Arnold Nipper: Genau und darauf kann jeder die Dienste anbieten, die er anbieten will. Im Schulbereich sind jetzt bei Corona die Versäumnisse doch offensichtlich geworden. Natürlich fehlen auch digitale Inhalte in den Lehrplänen. Auch Nachteile des Föderalismus werden offenbar.

heise online: Letzte politische Frage: Wie beurteilst du die Verschlüsselungsdebatte und was bedeutet diese Forderung nach Hinterlegung von Schlüsseln für den DE-CIX?

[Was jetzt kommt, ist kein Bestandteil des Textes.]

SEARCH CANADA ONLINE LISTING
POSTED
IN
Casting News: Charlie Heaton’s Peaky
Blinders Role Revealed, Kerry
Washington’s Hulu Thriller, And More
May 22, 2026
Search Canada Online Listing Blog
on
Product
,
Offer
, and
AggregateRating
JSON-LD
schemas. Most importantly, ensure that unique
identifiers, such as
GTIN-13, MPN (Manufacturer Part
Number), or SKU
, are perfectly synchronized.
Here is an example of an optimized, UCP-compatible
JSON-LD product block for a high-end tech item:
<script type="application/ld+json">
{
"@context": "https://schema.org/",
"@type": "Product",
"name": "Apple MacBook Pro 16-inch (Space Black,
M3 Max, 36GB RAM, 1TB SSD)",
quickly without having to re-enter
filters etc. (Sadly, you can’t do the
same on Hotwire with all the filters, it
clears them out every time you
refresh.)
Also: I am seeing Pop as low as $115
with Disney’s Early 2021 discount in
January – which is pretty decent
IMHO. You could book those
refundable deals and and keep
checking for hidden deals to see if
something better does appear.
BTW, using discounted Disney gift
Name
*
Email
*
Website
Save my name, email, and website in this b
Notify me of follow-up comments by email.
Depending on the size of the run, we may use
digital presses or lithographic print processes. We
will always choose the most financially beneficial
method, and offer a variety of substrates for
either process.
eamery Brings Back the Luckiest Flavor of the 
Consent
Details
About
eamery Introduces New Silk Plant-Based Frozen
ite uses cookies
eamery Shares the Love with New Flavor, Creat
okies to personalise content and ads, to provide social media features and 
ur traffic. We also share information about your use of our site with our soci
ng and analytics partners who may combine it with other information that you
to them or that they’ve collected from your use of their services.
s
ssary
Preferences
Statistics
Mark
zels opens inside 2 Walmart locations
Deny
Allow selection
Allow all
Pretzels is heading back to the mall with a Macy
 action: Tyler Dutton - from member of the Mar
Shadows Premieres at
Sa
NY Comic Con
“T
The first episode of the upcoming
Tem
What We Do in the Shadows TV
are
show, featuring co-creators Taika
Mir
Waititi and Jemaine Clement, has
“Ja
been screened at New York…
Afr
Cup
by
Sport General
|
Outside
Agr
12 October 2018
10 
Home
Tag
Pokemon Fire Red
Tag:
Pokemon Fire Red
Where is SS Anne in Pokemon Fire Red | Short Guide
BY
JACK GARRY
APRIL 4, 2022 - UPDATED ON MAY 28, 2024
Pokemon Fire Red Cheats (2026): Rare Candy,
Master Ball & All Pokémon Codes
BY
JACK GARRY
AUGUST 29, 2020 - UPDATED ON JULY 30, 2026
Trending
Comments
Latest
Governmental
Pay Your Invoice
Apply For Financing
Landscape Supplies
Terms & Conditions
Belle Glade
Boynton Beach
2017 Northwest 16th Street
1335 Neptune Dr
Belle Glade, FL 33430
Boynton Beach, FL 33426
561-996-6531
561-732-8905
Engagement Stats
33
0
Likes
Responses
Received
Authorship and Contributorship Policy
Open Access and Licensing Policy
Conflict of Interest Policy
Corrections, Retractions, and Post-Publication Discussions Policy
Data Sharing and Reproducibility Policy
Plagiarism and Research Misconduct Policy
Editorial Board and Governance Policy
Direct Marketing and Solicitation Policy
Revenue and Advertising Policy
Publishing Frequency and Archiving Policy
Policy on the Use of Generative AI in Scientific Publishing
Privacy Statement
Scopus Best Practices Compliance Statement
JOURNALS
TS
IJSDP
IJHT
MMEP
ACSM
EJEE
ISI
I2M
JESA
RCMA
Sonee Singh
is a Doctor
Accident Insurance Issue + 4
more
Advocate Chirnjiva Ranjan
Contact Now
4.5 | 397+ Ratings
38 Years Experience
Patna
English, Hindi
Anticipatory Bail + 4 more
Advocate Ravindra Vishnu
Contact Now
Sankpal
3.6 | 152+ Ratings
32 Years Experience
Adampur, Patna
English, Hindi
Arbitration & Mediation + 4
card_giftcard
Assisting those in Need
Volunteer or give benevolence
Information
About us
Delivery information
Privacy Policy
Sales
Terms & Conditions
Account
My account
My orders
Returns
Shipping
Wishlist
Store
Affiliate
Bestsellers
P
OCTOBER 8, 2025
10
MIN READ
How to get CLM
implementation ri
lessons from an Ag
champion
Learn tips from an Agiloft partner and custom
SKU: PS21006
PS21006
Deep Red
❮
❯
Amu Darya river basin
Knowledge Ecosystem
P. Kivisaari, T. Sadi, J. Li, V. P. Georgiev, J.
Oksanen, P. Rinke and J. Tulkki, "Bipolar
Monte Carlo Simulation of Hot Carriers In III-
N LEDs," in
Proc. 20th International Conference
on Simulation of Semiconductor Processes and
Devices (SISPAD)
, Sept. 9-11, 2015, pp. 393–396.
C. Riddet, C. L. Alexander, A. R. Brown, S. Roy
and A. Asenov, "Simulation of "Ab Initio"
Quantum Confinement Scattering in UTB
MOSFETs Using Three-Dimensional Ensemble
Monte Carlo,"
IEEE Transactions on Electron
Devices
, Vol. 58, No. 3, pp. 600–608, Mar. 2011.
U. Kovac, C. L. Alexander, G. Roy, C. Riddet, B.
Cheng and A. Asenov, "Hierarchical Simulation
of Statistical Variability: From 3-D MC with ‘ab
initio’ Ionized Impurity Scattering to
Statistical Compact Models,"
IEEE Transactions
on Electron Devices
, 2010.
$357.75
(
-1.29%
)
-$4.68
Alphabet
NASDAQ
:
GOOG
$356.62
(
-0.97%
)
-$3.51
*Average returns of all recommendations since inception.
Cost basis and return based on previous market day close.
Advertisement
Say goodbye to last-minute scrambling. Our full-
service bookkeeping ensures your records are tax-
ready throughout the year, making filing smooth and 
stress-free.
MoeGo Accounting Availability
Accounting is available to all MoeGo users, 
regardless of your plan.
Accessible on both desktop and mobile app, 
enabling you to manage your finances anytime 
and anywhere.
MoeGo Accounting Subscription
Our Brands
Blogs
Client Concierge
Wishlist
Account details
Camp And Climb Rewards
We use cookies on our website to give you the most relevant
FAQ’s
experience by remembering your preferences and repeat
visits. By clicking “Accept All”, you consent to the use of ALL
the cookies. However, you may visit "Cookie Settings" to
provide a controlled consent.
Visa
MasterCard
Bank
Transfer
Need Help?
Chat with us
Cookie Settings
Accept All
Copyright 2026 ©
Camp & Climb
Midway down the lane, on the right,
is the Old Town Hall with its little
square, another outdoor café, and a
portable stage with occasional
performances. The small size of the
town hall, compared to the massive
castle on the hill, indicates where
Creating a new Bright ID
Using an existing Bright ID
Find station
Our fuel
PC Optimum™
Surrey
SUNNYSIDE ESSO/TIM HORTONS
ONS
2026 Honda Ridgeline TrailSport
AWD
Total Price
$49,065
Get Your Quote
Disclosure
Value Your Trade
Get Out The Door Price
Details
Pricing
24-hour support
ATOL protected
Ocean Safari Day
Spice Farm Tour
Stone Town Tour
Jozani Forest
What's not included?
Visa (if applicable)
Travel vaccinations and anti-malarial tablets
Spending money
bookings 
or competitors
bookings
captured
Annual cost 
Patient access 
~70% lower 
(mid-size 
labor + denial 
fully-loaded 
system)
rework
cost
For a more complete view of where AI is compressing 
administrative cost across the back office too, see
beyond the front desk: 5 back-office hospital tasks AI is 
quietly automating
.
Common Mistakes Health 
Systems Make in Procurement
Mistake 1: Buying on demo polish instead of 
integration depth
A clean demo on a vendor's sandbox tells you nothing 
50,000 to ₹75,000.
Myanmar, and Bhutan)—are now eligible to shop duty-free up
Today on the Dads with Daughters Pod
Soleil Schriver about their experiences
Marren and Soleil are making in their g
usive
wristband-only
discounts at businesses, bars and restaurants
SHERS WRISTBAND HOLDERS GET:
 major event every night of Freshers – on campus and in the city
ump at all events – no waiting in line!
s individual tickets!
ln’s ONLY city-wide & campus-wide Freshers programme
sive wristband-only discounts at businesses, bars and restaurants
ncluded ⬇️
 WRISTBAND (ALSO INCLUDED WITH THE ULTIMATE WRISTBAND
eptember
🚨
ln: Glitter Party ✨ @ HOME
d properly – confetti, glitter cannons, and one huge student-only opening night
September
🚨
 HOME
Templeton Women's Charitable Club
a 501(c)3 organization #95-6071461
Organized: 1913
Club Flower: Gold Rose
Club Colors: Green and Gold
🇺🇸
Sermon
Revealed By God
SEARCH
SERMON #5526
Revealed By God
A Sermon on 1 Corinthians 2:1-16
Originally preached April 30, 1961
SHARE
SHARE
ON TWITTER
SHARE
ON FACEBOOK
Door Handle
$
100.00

Arnold Nipper: Da befindet sich die Politik in einem Spagat. Auf der einen Seite muss sie den Schutz der Kommunikation und damit Verschlüsselung unterstützen. Von Seiten der Strafverfolgung muss sie genau das Gegenteil sagen. Beides geht nicht. Verschlüsselung mit dem Hintertürchen ist ja keine Verschlüsselung. Das gibt es nicht. Aus diesem Dilemma gibt es keinen Ausweg. Der DE-CIX macht ja nicht selbst Verschlüsselung, also gibt es auch nichts zu hinterlegen. Wir haben uns mal ganz kurz überlegt, ob wir eingehenden Verkehr, unabhängig davon, ob er verschlüsselt ist oder nicht, verschlüsseln und am Ausgangspunkt wieder entschlüsseln sollen. Rein theoretisch kann es ja sein, dass die Datenleitungen angezapft werden unterwegs.

heise online: Das habt ihr aber nicht gemacht, warum nicht?

Arnold Nipper: Der Bedarf wurde nicht gesehen und weil es technisch aufwendig gewesen wäre.

heise online: Arnold, vielen Dank für das Gespräch.